Section 18.       Modifications; Amendments; Waivers.

                  The terms and provisions of this Agreement may not be modified
or amended, nor may any provision be waived, except pursuant to a writing signed
by the Corporation and the Investors.

Section 19.       Counterparts.

                  This Agreement may be executed in any number of counterparts,
and each such counterpart hereof shall be deemed to be an original instrument,
but all such counterparts together shall constitute but one agreement.

Section 20.       Headings.

                  The headings of the various sections of this Agreement have
been inserted for convenience of reference only and shall not be deemed to be a
part of this Agreement.

Section 21.       Governing Law.

                  This Agreement shall be governed by and construed in
accordance with the laws of the State of New York applicable to contracts made
and to be performed wholly therein.

                                       14
<PAGE>

                  IN WITNESS WHEREOF, the parties hereto have executed this
Registration Rights Agreement on the date first written above.

                                  CORPORATION:
                                  ------------

                                  EXCHANGE APPLICATIONS, INC.

                                  By:  /s/ Andrew J. Frawley
                                       -----------------------
                                  Name: Andrew J. Frawley
                                  Title: Chief Executive Officer

                                  INVESTORS:
                                  ----------

                                  INSIGHT CAPITAL PARTNERS IV, L.P.

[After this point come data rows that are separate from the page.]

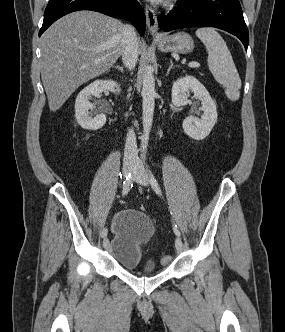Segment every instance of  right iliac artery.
<instances>
[{
	"instance_id": "right-iliac-artery-1",
	"label": "right iliac artery",
	"mask_w": 285,
	"mask_h": 332,
	"mask_svg": "<svg viewBox=\"0 0 285 332\" xmlns=\"http://www.w3.org/2000/svg\"><path fill=\"white\" fill-rule=\"evenodd\" d=\"M132 186H133V174L129 173L123 182L122 195L125 196L129 192ZM107 233H108L107 228L103 229L101 232V237H105Z\"/></svg>"
}]
</instances>
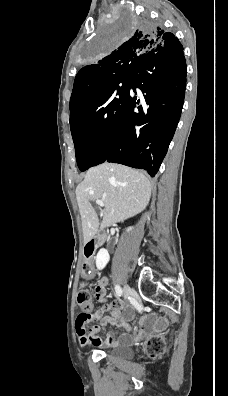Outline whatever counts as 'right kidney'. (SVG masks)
<instances>
[{"label": "right kidney", "instance_id": "ca27d5eb", "mask_svg": "<svg viewBox=\"0 0 228 396\" xmlns=\"http://www.w3.org/2000/svg\"><path fill=\"white\" fill-rule=\"evenodd\" d=\"M132 228H128L127 231H130ZM110 256L109 253L106 249L102 248L99 250L97 253V256L95 258L96 260V267L98 270H102L105 268L107 263L109 262Z\"/></svg>", "mask_w": 228, "mask_h": 396}]
</instances>
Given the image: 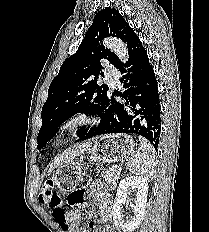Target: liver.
I'll return each instance as SVG.
<instances>
[{"label": "liver", "instance_id": "6515ba94", "mask_svg": "<svg viewBox=\"0 0 209 232\" xmlns=\"http://www.w3.org/2000/svg\"><path fill=\"white\" fill-rule=\"evenodd\" d=\"M89 146H90V142L83 143L63 153L60 157H58V159H56L53 163H51L49 167V171H52L53 169L72 161L74 158H76L81 153H83Z\"/></svg>", "mask_w": 209, "mask_h": 232}]
</instances>
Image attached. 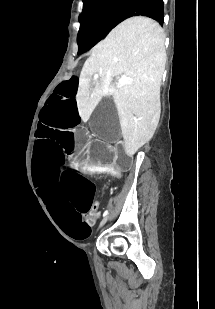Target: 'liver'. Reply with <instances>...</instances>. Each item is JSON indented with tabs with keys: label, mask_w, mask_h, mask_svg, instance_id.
<instances>
[{
	"label": "liver",
	"mask_w": 215,
	"mask_h": 309,
	"mask_svg": "<svg viewBox=\"0 0 215 309\" xmlns=\"http://www.w3.org/2000/svg\"><path fill=\"white\" fill-rule=\"evenodd\" d=\"M164 40L159 22L148 16H131L93 46L81 70L76 100L82 120L87 122L102 96L112 94L128 157L150 140L160 118ZM95 72L101 82L92 86ZM114 76H126V84L114 86Z\"/></svg>",
	"instance_id": "6515ba94"
}]
</instances>
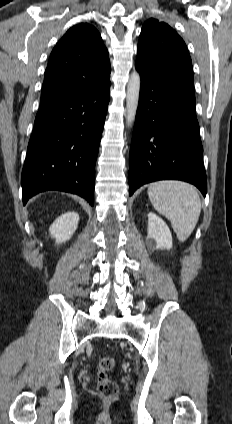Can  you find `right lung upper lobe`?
<instances>
[{"mask_svg":"<svg viewBox=\"0 0 232 424\" xmlns=\"http://www.w3.org/2000/svg\"><path fill=\"white\" fill-rule=\"evenodd\" d=\"M110 83V61L97 29L80 23L70 28L51 52L41 101L99 89Z\"/></svg>","mask_w":232,"mask_h":424,"instance_id":"cb5924a9","label":"right lung upper lobe"}]
</instances>
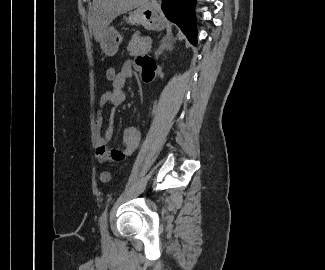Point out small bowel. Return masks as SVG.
Here are the masks:
<instances>
[{
	"label": "small bowel",
	"mask_w": 325,
	"mask_h": 270,
	"mask_svg": "<svg viewBox=\"0 0 325 270\" xmlns=\"http://www.w3.org/2000/svg\"><path fill=\"white\" fill-rule=\"evenodd\" d=\"M136 70L140 73L144 81L152 80L157 71L155 60L147 55H141L136 58ZM118 82L112 86L111 90L104 92L100 98V112L94 122L95 132V155L100 162L106 161H122L130 156L138 146L140 140V132L135 126H128L123 131L122 141L124 148L108 150L106 148L107 142L113 136L112 121L104 131V116L102 110L106 106H111L113 113L114 109L122 105L126 101L124 93V85L126 81L134 75L133 64L131 61H126L122 67L117 71Z\"/></svg>",
	"instance_id": "small-bowel-1"
}]
</instances>
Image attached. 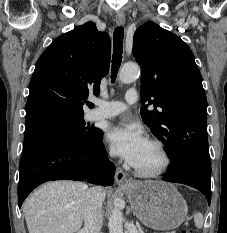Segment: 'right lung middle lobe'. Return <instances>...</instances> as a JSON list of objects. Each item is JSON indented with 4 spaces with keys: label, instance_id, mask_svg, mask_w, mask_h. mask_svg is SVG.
<instances>
[{
    "label": "right lung middle lobe",
    "instance_id": "right-lung-middle-lobe-1",
    "mask_svg": "<svg viewBox=\"0 0 227 233\" xmlns=\"http://www.w3.org/2000/svg\"><path fill=\"white\" fill-rule=\"evenodd\" d=\"M98 129L87 126L83 117L50 129L25 135L23 153L49 144H83L94 139Z\"/></svg>",
    "mask_w": 227,
    "mask_h": 233
}]
</instances>
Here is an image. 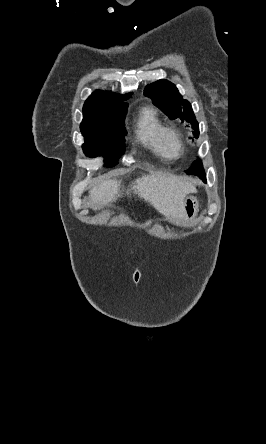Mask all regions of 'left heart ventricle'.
Listing matches in <instances>:
<instances>
[{
    "label": "left heart ventricle",
    "mask_w": 266,
    "mask_h": 444,
    "mask_svg": "<svg viewBox=\"0 0 266 444\" xmlns=\"http://www.w3.org/2000/svg\"><path fill=\"white\" fill-rule=\"evenodd\" d=\"M166 145L172 154H177L179 152V142L174 134H169L166 137Z\"/></svg>",
    "instance_id": "1"
}]
</instances>
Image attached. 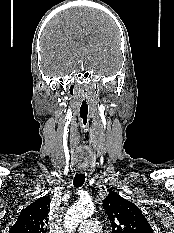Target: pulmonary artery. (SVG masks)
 Returning <instances> with one entry per match:
<instances>
[{"mask_svg":"<svg viewBox=\"0 0 174 233\" xmlns=\"http://www.w3.org/2000/svg\"><path fill=\"white\" fill-rule=\"evenodd\" d=\"M79 233H99L100 232V223L96 219H88L83 221L79 228Z\"/></svg>","mask_w":174,"mask_h":233,"instance_id":"e3ab8cb5","label":"pulmonary artery"}]
</instances>
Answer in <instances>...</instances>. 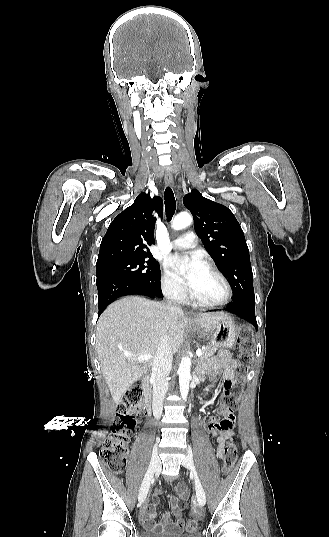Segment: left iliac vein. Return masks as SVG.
<instances>
[{"mask_svg": "<svg viewBox=\"0 0 329 537\" xmlns=\"http://www.w3.org/2000/svg\"><path fill=\"white\" fill-rule=\"evenodd\" d=\"M182 465L184 467H186L187 469H189L193 475H194V479H195V486H196V496H197V502H198V505L200 507H203L206 503V495H205V491L200 483V480L197 476V473H196V470H195V467H194V462H193V458L190 454H187L186 457L183 459L182 461ZM160 469V468H159Z\"/></svg>", "mask_w": 329, "mask_h": 537, "instance_id": "1", "label": "left iliac vein"}]
</instances>
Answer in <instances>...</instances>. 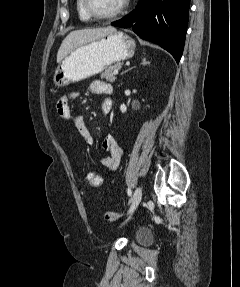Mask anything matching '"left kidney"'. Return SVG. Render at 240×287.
<instances>
[{
    "instance_id": "left-kidney-1",
    "label": "left kidney",
    "mask_w": 240,
    "mask_h": 287,
    "mask_svg": "<svg viewBox=\"0 0 240 287\" xmlns=\"http://www.w3.org/2000/svg\"><path fill=\"white\" fill-rule=\"evenodd\" d=\"M126 106L124 105V104H122L121 106H120V110H121V112L122 113H125L126 112Z\"/></svg>"
}]
</instances>
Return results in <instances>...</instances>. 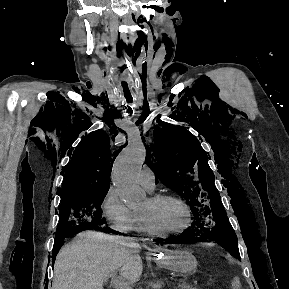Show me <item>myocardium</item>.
Returning <instances> with one entry per match:
<instances>
[{
  "mask_svg": "<svg viewBox=\"0 0 289 289\" xmlns=\"http://www.w3.org/2000/svg\"><path fill=\"white\" fill-rule=\"evenodd\" d=\"M149 199L150 201L154 203H159L165 200H173L179 203L186 211L187 223L185 224L184 227L176 231H161L152 225L151 221L148 219L146 215L139 212V216L141 218L143 226L148 234L157 236V237H169V236L180 235L189 229L192 223V212H191L189 205L181 197L174 195V194H169V193H158V194L151 195Z\"/></svg>",
  "mask_w": 289,
  "mask_h": 289,
  "instance_id": "f54148a6",
  "label": "myocardium"
}]
</instances>
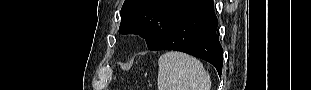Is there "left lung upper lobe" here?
I'll use <instances>...</instances> for the list:
<instances>
[{"label": "left lung upper lobe", "instance_id": "left-lung-upper-lobe-1", "mask_svg": "<svg viewBox=\"0 0 311 90\" xmlns=\"http://www.w3.org/2000/svg\"><path fill=\"white\" fill-rule=\"evenodd\" d=\"M202 0H125L119 33L139 34L152 49L173 23Z\"/></svg>", "mask_w": 311, "mask_h": 90}]
</instances>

                                  By:  Insight Venture Associates IV, L.L.C.,
                                       its general partner

                                  By:   /s/ Deven Parekh
                                       -----------------------
                                        Name: Deven Parekh
                                        Title: Partner

                                  INSIGHT CAPITAL PARTNERS (CAYMAN) IV, L.P.

                                  By:  Insight Venture Associates IV, L.L.C.,
                                       its general partner

                                  By:   /s/ Deven Parekh
                                       -----------------------
                                        Name: Deven Parekh
                                        Title: Partner

                                       15
<PAGE>

                                  INSIGHT CAPITAL PARTNERS IV (FUND B), L.P.

                                  By:  Insight Venture Associates IV, L.L.C.,
                                       its general partner

                                  By:   /s/ Deven Parekh
                                       -----------------------
                                        Name: Deven Parekh
                                        Title: Partner

                                  INSIGHT CAPITAL PARTNERS IV (CO-INVESTORS),
                                  L.P.

                                  By:  Insight Venture Associates IV, L.L.C.,
                                       its general partner

                                  By:   /s/ Deven Parekh
                                       -----------------------
                                        Name: Deven Parekh
                                        Title: Partner

                                       16
<PAGE>

                                   SCHEDULE 1

                                    Investors
                                    ---------

InSight Capital Partners IV, L.P.
InSight Capital Partners (Cayman) IV, L.P.
InSight Capital Partners IV (Fund B), L.P.
InSight Capital Partners IV (Co-investors), L.P.